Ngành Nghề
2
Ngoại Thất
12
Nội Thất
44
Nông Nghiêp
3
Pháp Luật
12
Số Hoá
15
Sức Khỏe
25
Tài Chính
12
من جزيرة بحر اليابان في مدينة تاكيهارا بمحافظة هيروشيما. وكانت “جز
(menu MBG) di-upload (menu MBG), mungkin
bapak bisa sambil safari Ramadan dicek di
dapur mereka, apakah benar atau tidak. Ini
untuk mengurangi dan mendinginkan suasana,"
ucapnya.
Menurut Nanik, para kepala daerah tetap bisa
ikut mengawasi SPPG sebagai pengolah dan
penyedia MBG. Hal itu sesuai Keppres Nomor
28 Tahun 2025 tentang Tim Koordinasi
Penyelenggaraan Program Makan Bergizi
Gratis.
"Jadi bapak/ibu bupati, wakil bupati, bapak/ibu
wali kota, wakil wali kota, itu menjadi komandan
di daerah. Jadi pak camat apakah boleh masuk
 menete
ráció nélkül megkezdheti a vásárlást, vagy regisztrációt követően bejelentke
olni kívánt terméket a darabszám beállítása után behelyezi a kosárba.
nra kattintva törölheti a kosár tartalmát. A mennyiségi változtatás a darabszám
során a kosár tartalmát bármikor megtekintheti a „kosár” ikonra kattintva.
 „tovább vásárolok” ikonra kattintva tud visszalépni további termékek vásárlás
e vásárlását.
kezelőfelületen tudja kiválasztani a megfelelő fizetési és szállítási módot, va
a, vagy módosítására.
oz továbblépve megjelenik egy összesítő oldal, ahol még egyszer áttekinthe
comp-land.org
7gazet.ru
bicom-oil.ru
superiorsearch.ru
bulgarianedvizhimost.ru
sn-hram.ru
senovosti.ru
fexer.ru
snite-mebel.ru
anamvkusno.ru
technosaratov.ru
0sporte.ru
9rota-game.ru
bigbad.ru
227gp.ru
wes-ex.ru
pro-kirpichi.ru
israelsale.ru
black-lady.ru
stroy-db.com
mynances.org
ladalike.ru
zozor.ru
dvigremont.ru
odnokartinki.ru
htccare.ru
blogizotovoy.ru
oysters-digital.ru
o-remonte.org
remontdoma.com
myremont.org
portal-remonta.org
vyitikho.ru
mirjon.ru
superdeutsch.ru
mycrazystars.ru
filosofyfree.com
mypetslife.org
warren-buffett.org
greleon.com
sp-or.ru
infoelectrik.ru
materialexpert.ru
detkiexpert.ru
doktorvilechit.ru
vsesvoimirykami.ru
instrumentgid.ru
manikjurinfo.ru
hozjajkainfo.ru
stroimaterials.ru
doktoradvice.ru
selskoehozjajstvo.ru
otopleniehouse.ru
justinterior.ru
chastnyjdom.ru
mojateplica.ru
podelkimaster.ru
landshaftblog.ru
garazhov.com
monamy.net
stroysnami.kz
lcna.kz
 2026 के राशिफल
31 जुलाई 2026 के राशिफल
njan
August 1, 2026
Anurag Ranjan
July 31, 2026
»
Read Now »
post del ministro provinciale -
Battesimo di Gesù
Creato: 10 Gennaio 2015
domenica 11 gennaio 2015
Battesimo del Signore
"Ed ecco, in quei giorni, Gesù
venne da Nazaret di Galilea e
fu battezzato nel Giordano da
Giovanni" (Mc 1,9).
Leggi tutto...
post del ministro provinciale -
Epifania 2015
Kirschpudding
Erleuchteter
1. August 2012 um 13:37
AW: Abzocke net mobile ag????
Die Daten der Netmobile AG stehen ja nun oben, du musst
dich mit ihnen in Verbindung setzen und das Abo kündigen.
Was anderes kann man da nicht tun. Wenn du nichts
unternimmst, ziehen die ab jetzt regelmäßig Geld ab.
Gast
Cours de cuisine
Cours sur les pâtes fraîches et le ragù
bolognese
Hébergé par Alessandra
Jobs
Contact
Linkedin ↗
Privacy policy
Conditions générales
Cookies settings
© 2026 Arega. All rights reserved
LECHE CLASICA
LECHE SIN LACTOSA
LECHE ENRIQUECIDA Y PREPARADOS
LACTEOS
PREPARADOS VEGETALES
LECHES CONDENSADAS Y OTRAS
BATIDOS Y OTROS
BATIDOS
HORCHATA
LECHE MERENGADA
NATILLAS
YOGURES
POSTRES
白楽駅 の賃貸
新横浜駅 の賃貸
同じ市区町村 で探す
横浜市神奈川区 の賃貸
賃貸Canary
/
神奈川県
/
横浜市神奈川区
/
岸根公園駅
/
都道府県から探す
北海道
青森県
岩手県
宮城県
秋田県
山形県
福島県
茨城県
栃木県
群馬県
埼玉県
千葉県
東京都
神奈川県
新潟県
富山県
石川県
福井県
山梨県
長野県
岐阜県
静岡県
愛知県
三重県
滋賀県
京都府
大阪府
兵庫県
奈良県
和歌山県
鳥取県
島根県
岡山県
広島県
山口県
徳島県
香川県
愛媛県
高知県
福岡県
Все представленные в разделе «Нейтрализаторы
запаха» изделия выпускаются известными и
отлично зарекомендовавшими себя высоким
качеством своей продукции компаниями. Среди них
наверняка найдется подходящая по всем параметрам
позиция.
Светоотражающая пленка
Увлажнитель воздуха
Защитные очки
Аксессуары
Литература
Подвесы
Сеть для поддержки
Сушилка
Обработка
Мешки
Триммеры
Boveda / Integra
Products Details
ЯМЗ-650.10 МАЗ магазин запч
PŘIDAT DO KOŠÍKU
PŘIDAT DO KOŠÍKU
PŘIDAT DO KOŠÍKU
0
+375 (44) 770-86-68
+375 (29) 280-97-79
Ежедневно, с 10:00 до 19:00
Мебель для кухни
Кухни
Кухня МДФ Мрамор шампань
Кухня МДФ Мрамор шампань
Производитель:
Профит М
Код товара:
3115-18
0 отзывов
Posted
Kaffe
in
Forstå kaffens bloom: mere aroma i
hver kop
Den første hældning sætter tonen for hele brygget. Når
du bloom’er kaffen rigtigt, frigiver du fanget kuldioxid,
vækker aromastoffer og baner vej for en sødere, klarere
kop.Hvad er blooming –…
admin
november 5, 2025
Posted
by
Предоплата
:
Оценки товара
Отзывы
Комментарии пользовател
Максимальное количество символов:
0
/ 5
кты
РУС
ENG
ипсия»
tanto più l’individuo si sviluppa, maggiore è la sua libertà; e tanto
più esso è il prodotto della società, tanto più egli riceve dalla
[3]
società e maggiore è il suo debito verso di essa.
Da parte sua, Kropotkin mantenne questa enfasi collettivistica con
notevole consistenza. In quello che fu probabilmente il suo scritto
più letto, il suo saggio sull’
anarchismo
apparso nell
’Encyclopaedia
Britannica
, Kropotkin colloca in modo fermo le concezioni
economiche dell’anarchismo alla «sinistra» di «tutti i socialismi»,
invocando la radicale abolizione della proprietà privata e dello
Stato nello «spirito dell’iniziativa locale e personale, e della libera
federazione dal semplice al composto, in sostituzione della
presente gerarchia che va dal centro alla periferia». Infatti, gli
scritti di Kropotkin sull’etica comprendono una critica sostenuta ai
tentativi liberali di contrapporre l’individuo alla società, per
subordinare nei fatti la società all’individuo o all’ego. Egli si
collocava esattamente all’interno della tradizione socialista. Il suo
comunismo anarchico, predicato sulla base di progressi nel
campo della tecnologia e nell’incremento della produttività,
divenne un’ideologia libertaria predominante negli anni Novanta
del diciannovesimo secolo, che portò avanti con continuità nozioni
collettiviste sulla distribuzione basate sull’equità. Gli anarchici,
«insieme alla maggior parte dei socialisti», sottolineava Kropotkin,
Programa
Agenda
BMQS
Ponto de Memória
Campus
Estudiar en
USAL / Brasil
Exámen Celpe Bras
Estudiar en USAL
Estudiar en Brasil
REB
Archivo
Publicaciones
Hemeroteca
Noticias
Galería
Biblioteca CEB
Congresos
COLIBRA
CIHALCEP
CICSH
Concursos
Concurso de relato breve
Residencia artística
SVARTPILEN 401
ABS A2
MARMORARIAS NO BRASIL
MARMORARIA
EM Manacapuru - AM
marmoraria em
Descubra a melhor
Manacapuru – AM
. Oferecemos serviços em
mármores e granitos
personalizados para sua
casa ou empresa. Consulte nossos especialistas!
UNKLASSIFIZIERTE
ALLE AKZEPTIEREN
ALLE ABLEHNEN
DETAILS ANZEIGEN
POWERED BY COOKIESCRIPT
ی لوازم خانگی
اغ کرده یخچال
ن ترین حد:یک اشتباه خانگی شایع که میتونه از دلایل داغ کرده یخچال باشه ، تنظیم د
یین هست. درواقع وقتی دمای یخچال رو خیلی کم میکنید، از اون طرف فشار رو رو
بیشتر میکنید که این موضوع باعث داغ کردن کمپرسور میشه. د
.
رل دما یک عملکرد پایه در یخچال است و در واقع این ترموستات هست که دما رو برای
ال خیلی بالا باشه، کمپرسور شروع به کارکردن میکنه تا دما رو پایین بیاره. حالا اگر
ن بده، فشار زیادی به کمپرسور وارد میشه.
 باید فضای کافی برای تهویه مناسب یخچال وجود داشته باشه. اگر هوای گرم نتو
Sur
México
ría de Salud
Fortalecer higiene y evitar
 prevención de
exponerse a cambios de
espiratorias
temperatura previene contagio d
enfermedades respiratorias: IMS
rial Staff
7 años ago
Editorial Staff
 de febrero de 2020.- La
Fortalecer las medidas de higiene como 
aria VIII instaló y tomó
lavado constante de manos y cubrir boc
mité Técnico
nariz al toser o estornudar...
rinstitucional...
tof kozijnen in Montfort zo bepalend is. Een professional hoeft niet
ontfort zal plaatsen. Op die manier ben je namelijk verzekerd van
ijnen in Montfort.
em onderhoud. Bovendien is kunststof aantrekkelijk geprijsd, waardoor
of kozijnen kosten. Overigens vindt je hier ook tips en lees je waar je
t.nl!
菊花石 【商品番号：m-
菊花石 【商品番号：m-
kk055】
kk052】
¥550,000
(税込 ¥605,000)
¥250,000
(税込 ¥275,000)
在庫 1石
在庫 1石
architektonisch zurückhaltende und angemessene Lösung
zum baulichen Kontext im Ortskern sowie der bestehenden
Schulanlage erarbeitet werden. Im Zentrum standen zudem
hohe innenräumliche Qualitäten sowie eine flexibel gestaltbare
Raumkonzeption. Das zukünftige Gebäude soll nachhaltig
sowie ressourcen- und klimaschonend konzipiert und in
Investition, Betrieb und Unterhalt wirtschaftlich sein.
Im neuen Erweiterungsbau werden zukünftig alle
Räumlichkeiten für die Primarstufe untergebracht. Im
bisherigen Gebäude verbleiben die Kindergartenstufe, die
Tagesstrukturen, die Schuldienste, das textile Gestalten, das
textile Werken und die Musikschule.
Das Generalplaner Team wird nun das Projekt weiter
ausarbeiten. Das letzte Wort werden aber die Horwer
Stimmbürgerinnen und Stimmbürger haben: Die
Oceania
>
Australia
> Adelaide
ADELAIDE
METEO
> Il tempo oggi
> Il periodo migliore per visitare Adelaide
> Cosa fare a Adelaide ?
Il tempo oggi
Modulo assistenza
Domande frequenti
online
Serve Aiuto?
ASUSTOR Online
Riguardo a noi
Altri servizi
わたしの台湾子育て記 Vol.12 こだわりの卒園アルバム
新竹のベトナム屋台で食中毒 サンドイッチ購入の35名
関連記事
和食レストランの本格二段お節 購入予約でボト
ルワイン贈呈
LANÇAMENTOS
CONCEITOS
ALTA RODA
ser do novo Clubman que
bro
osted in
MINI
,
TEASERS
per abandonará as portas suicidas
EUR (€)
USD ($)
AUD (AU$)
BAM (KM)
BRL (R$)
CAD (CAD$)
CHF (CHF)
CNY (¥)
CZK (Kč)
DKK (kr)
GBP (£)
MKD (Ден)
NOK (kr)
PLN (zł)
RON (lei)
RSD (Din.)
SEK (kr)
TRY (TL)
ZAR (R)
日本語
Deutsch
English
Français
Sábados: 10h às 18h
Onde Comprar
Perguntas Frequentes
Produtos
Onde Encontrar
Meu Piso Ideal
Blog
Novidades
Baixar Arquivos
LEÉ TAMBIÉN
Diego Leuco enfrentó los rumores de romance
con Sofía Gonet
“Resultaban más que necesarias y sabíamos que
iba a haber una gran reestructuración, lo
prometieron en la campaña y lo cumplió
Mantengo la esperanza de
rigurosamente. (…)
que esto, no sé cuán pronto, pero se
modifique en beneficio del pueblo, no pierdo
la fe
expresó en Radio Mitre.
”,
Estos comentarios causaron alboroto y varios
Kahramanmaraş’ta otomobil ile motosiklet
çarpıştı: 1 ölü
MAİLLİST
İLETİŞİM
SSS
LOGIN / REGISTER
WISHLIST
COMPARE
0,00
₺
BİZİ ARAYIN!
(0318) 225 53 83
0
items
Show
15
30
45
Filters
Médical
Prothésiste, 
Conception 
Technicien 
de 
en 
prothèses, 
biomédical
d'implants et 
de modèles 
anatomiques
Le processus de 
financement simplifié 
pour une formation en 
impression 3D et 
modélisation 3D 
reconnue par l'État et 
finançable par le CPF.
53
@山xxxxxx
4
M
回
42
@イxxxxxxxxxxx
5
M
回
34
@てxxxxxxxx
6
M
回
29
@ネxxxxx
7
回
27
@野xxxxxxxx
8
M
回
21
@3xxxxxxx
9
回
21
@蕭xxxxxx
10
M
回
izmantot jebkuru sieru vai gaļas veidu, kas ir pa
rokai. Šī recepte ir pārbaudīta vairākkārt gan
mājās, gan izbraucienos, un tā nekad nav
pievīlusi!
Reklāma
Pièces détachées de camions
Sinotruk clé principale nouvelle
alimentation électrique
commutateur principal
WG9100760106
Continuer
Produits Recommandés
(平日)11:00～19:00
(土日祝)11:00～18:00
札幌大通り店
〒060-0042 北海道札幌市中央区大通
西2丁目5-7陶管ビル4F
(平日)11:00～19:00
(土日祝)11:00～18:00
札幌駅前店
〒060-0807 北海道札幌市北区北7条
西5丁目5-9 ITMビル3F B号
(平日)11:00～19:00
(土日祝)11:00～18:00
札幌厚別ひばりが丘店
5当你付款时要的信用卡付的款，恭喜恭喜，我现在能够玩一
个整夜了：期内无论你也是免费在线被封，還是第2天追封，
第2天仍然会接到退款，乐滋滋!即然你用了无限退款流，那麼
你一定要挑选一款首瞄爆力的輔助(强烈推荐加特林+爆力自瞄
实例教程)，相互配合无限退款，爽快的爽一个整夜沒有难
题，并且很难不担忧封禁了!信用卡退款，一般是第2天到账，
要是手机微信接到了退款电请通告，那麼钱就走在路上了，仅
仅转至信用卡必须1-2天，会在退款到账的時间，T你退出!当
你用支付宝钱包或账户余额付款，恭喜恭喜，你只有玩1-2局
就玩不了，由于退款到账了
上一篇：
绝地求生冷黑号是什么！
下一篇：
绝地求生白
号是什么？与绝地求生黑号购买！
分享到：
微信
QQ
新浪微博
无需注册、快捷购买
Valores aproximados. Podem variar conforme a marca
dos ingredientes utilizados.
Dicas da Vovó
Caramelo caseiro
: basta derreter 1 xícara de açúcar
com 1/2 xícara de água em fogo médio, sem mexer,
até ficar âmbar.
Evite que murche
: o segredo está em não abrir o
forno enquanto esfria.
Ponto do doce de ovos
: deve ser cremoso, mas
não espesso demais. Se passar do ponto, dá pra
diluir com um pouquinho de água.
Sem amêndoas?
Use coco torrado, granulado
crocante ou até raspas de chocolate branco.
-=-=-=-=-
Exercise description: If a line above holds the string "Kropotkin", copy it out.

Output:
Da parte sua, Kropotkin mantenne questa enfasi collettivistica con
, Kropotkin colloca in modo fermo le concezioni
scritti di Kropotkin sull’etica comprendono una critica sostenuta ai
«insieme alla maggior parte dei socialisti», sottolineava Kropotkin,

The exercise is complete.